= INSTRUCTIONS TO FOLLOW =
Would you tally how many lines in the records include the word "editor"? Reply with the number only.

Stored entries
--
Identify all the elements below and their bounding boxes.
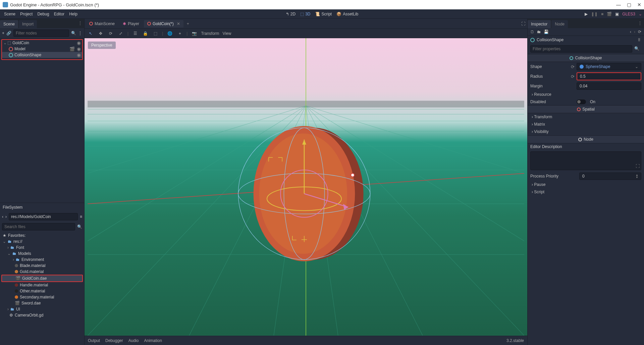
script-expand[interactable]: › Script	[528, 188, 644, 196]
prop-shape-value[interactable]: SphereShape⌄	[577, 63, 641, 70]
section-spatial[interactable]: Spatial	[528, 105, 644, 113]
search-icon[interactable]: 🔍	[632, 45, 641, 53]
fs-file-goldcoin[interactable]: 🎬GoldCoin.dae	[1, 275, 83, 282]
tree-node-model[interactable]: Model 🎬 ◉	[2, 46, 82, 52]
dock-menu-icon[interactable]: ⋮	[78, 21, 82, 25]
select-tool-icon[interactable]: ↖	[87, 31, 94, 36]
fs-file-secondary[interactable]: Secondary.material	[1, 294, 83, 300]
node-tab[interactable]: Node	[551, 20, 568, 28]
fs-file-sword[interactable]: 🎬Sword.dae	[1, 300, 83, 306]
bottom-output[interactable]: Output	[88, 338, 100, 343]
revert-icon[interactable]: ⟳	[571, 74, 575, 79]
pause-expand[interactable]: › Pause	[528, 181, 644, 188]
menu-project[interactable]: Project	[20, 12, 33, 16]
add-scene-tab[interactable]: +	[185, 21, 191, 26]
resource-expand[interactable]: › Resource	[528, 91, 644, 98]
scene-dock-tab[interactable]: Scene	[0, 20, 18, 28]
bottom-animation[interactable]: Animation	[144, 338, 162, 343]
search-icon[interactable]: 🔍	[71, 31, 76, 36]
fs-forward-icon[interactable]: ›	[5, 214, 7, 219]
node-tools-icon[interactable]: 🎚	[637, 38, 641, 42]
lock-tool-icon[interactable]: 🔒	[142, 31, 149, 36]
transform-expand[interactable]: › Transform	[528, 113, 644, 121]
fs-view-mode-icon[interactable]: ≡	[80, 214, 82, 219]
filter-properties-input[interactable]	[530, 45, 632, 53]
menu-help[interactable]: Help	[69, 12, 77, 16]
history-fwd-icon[interactable]: ›	[634, 29, 635, 34]
save-resource-icon[interactable]: 💾	[544, 29, 549, 34]
rotate-tool-icon[interactable]: ⟳	[107, 31, 114, 36]
mode-2d[interactable]: ↰ 2D	[286, 12, 296, 16]
section-node[interactable]: Node	[528, 135, 644, 143]
dock-menu-icon[interactable]: ⋮	[638, 21, 642, 25]
scene-tab-goldcoin[interactable]: GoldCoin(*)✕	[144, 20, 183, 27]
scene-menu-icon[interactable]: ⋮	[78, 31, 82, 36]
renderer-select[interactable]: GLES3	[622, 12, 635, 16]
scene-tab-mainscene[interactable]: MainScene	[86, 20, 118, 27]
tree-node-collisionshape[interactable]: CollisionShape ◉	[2, 52, 82, 58]
disabled-toggle[interactable]	[577, 99, 586, 104]
revert-icon[interactable]: ⟳	[571, 64, 575, 69]
stop-button[interactable]: ■	[601, 12, 603, 16]
search-icon[interactable]: 🔍	[77, 224, 82, 229]
visibility-icon[interactable]: ◉	[77, 52, 81, 58]
renderer-dropdown-icon[interactable]: ⌄	[639, 12, 642, 16]
open-resource-icon[interactable]: 🖿	[537, 29, 541, 34]
fs-search-input[interactable]	[2, 223, 75, 230]
scene-link-icon[interactable]: 🎬	[69, 47, 75, 52]
spinner-icon[interactable]: ▲▼	[636, 174, 638, 179]
bottom-debugger[interactable]: Debugger	[105, 338, 123, 343]
bottom-audio[interactable]: Audio	[128, 338, 139, 343]
group-tool-icon[interactable]: ⬚	[152, 31, 159, 36]
prop-priority-value[interactable]: 0▲▼	[579, 172, 641, 180]
distraction-free-icon[interactable]: ⛶	[521, 21, 525, 26]
fs-file-blade[interactable]: Blade.material	[1, 263, 83, 269]
play-custom-button[interactable]: ▣	[615, 12, 619, 16]
filter-nodes-input[interactable]	[13, 29, 69, 37]
menu-debug[interactable]: Debug	[37, 12, 49, 16]
fs-folder-font[interactable]: ›🖿Font	[1, 245, 83, 251]
maximize-button[interactable]: ▢	[627, 2, 631, 7]
inspector-tab[interactable]: Inspector	[528, 20, 551, 28]
editor-description-box[interactable]: ⛶	[530, 151, 641, 170]
view-menu[interactable]: View	[223, 31, 231, 36]
play-scene-button[interactable]: 🎬	[607, 12, 612, 16]
chevron-down-icon[interactable]: ⌄	[635, 64, 638, 69]
local-tool-icon[interactable]: 🌐	[166, 31, 173, 36]
play-button[interactable]: ▶	[585, 12, 588, 16]
close-button[interactable]: ✕	[637, 2, 641, 7]
matrix-expand[interactable]: › Matrix	[528, 121, 644, 128]
fs-file-other[interactable]: Other.material	[1, 288, 83, 294]
snap-tool-icon[interactable]: ⌖	[176, 31, 183, 36]
expand-icon[interactable]: ⛶	[636, 164, 640, 168]
mode-3d[interactable]: ⬚ 3D	[300, 12, 310, 16]
list-tool-icon[interactable]: ☰	[132, 31, 139, 36]
new-resource-icon[interactable]: 🗋	[530, 29, 534, 34]
fs-file-gold[interactable]: Gold.material	[1, 269, 83, 275]
visibility-expand[interactable]: › Visibility	[528, 128, 644, 135]
fs-file-cameraorbit[interactable]: ⚙CameraOrbit.gd	[1, 312, 83, 318]
fs-file-handle[interactable]: Handle.material	[1, 282, 83, 288]
prop-margin-value[interactable]: 0.04	[577, 82, 641, 90]
import-dock-tab[interactable]: Import	[19, 20, 37, 28]
fs-favorites[interactable]: ★Favorites:	[1, 232, 83, 238]
camera-tool-icon[interactable]: 📷	[191, 31, 198, 36]
history-back-icon[interactable]: ‹	[630, 29, 631, 34]
link-node-icon[interactable]: 🔗	[6, 31, 11, 36]
mode-script[interactable]: 📜 Script	[315, 12, 332, 16]
pause-button[interactable]: ❚❚	[591, 12, 598, 16]
tree-root-goldcoin[interactable]: ⌄⬚ GoldCoin ◉	[2, 40, 82, 46]
minimize-button[interactable]: —	[616, 2, 621, 7]
fs-path[interactable]: res://Models/GoldCoin	[9, 213, 78, 220]
section-collisionshape[interactable]: CollisionShape	[528, 54, 644, 62]
menu-scene[interactable]: Scene	[4, 12, 15, 16]
mode-assetlib[interactable]: 📦 AssetLib	[336, 12, 358, 16]
move-tool-icon[interactable]: ✥	[97, 31, 104, 36]
visibility-icon[interactable]: ◉	[77, 46, 81, 52]
prop-radius-value[interactable]: 0.5	[577, 72, 641, 80]
viewport-3d[interactable]: Perspective	[85, 38, 527, 336]
menu-editor[interactable]: Editor	[54, 12, 64, 16]
fs-folder-ui[interactable]: ›🖿UI	[1, 306, 83, 312]
transform-menu[interactable]: Transform	[201, 31, 219, 36]
visibility-icon[interactable]: ◉	[77, 40, 81, 46]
--
= ANSWER TO THIS TASK =
2